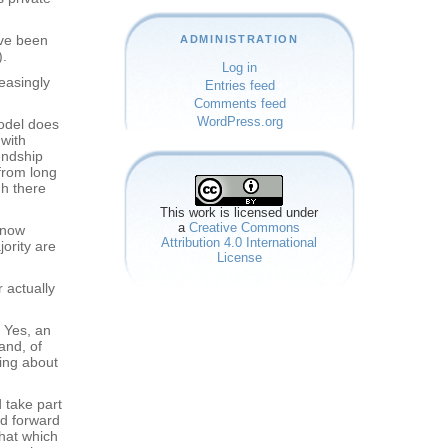
ave been
ADMINISTRATION
).
Log in
easingly
Entries feed
Comments feed
WordPress.org
model does
 with
endship
 from long
gh there
This work is licensed under
a
Creative Commons
 know
Attribution 4.0 International
ority are
License
 actually
. Yes, an
and, of
ing about
 take part
nd forward
that which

──────────────────────────────

Problem to work on:
Set down the material word for word, and drop every picture from it.

Solution to this problem:
ave been
ADMINISTRATION
).
Log in
easingly
Entries feed
Comments feed
WordPress.org
model does
 with
endship
 from long
gh there
This work is licensed under
a
Creative Commons
 know
Attribution 4.0 International
ority are
License
 actually
. Yes, an
and, of
ing about
 take part
nd forward
that which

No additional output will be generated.